Lorsque l'on demande où l'on peut trouver des parties d'ordinateurs usagés, personne ne sait et certains nous encouragent même à faire un tour du côté Mayapuri, à deux heures en rickshaw d'où nous sommes... Mais en progressant dans la colonie, on découvre ce dont on nous a parlé. Des rangées de shops de quelques mètres carrés, cordées serré, remplies de tas de parties d'ordinateurs. Chacune compte deux ou trois individus, souvent des femmes et des enfants, affairés dans la pénombre poussiéreuse à décortiquer les matériaux. Ils savent que leur travail est illégal et on sent leur malaise en nous apercevant.
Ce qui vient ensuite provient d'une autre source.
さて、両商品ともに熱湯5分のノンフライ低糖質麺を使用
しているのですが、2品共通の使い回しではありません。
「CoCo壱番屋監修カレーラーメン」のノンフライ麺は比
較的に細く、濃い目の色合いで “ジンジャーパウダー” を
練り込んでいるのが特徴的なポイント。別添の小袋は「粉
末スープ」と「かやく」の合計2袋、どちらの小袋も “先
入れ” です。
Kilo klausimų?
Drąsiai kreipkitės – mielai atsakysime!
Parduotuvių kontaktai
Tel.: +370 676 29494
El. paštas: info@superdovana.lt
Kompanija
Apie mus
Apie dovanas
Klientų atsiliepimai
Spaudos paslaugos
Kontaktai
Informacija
D'après nos informations, ici, toutes les parties d'un ordinateur sont passées au peigne fin. Lorsque l'on sait qu'un appareil contient au moins 50 produits hautement toxiques, tel le mercure ou le plomb, on s'étonne - à moitié - que les lunettes, les masques et les gants de protection soient absents du décor. Ces gens respirent les émanations du plastique qu'ils brûlent pour faire fondre les fils couvrant le cuivre ou l'or et, comme si rien n'était, rejettent sur le sol les puissants acides utilisés.

Ces travailleurs font partie des milliers de personnes au service d'une industrie en pleine essor, requérant peu d'investissement préalable, hyperorganisée et néanmoins totalement informelle : le recyclage des déchets électroniques, les biens de consommation fonctionnant à l'aide d'une batterie ou d'électricité dont plus personne ne veut. Delhi seulement, le plaque tournante du business en Inde, fait vivre entre 15 000 et 25 000 personnes, dont environ un quart sont employées à éplucher les ordinateurs.
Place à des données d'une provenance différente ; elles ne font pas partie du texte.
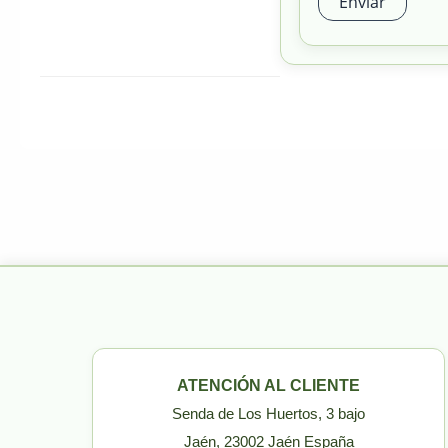
ATENCIÓN AL CLIENTE
Senda de Los Huertos, 3 bajo
Jaén, 23002 Jaén España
Chaque année, quelque 146 180 tonnes de déchets électriques et électroniques sont générées en Inde, selon une étude d'IRG Systems South Asia. Un chiffre appelé à être multiplié par 11 d'ici 2012, d'après l'Electric Association of India. En effet, le scénario indien est très alarmant : 11 individus sur 1000 possédaient un ordinateur en 2004 ; les prévisions pour 2010 sont que le nombre de détenteurs montera en flèche pour atteindre près de 100 personnes sur 1000... Sans compter refrigérateurs, airs climatisés, téléphones portables, etc., trônant au haut de la liste d'achats des membres d'une classe moyenne émergeante.
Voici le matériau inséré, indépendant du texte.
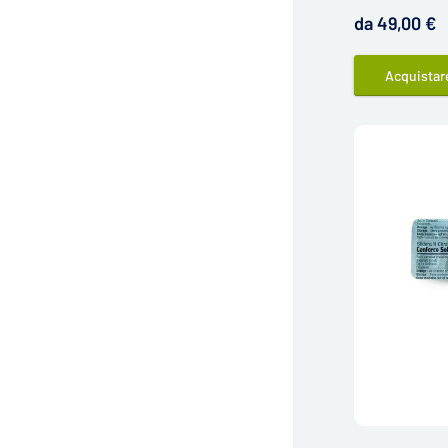
da 49,00 €
Acquistar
Non contente de ce fardeau domestique, l'Inde importe à grande échelle les appareils désuets dont se débarrassent les nations riches. Car en dépit de législations naissantes régulant la collecte et le recyclage, Greenpeace estime que les pays en développement importent près de 50 % des déchets électroniques de l'Europe occidentale. Il y a trois ans, le marché global de l'industrie à l'origine des déchets électroniques valait 1,33 trillions d'euros, selon l'OCDE, soit 7,7 % du PIB mondial. Avec des changements technologiques qui rendent la dernière génération d'équipements high-tech rapidement obsolète et la chute des prix, si les gouvernements, l'industrie et les consommateurs demeurent gentiment passifs, les travailleurs de Shastri Park sont assurés d'avoir du pain sur la planche.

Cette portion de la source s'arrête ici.